§ **Source material**:
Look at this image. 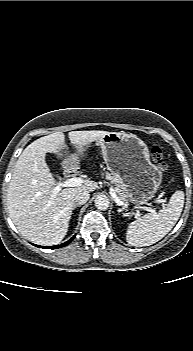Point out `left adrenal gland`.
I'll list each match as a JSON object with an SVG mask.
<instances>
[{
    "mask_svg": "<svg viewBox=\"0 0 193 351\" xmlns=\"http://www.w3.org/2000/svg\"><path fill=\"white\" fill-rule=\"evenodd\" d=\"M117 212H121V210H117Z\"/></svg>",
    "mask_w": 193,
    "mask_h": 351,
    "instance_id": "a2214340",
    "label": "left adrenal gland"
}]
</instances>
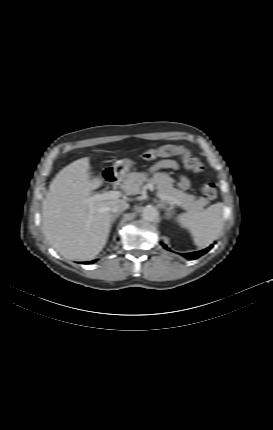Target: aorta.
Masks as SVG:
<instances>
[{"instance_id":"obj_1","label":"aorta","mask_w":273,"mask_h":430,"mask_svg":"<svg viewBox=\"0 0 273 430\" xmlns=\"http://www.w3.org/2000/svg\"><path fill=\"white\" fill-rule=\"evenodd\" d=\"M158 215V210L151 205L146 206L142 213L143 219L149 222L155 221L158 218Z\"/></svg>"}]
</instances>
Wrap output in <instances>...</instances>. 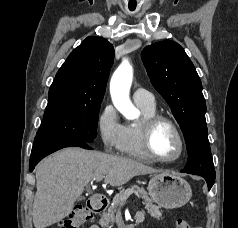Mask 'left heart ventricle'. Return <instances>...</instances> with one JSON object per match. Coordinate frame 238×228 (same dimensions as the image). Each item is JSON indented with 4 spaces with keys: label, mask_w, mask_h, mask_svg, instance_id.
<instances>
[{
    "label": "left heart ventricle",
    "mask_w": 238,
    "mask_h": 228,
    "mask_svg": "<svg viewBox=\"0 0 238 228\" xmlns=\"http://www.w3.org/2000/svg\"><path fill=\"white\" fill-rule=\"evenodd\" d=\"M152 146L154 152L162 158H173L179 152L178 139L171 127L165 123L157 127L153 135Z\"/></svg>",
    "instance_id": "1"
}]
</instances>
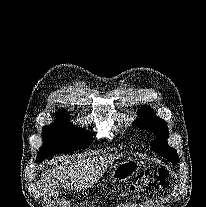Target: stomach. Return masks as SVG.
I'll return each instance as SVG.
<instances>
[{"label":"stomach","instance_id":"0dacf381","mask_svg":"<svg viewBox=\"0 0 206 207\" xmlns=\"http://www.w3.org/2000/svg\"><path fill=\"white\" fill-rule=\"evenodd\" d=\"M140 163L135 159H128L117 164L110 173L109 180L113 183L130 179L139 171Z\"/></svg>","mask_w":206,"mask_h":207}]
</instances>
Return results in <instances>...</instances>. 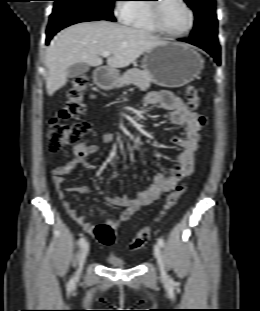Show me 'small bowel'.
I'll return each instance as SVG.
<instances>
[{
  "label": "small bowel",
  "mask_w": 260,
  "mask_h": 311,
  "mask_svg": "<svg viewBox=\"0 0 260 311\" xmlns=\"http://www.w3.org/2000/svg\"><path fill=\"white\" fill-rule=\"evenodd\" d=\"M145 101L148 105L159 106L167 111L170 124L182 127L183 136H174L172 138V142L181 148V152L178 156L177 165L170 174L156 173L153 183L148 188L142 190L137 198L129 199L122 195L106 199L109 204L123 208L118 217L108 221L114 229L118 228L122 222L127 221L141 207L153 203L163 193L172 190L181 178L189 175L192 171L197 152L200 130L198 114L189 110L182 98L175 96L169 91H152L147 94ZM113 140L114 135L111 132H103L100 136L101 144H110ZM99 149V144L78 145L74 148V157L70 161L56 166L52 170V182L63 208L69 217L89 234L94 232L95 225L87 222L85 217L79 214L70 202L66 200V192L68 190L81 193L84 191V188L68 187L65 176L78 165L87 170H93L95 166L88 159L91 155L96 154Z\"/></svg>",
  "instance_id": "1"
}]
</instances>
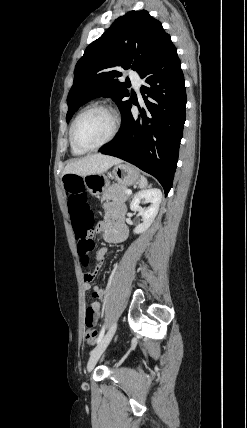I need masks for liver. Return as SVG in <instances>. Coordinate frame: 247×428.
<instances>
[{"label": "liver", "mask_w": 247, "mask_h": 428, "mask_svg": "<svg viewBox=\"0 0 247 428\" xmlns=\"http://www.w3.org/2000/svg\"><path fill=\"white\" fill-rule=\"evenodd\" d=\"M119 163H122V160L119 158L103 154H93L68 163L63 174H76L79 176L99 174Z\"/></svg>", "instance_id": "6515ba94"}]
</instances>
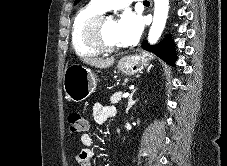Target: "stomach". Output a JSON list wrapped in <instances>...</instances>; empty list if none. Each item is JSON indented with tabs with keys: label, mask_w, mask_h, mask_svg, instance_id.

§ **Your instructions**: Please copy, exactly and only, the lines of the listing that run from the one holding "I need masks" through its last line, and exclude pictures.

§ **Result of this task**:
I need masks for liver. Return as SVG in <instances>. Coordinate frame: 247×428.
<instances>
[{"label": "liver", "mask_w": 247, "mask_h": 428, "mask_svg": "<svg viewBox=\"0 0 247 428\" xmlns=\"http://www.w3.org/2000/svg\"><path fill=\"white\" fill-rule=\"evenodd\" d=\"M119 163H122V160L119 158L103 154H93L68 163L63 174H76L79 176L99 174Z\"/></svg>", "instance_id": "6515ba94"}]
</instances>
Target: "stomach". Output a JSON list wrapped in <instances>...</instances>; empty list if none. Each item is JSON indented with tabs with keys: label, mask_w, mask_h, mask_svg, instance_id.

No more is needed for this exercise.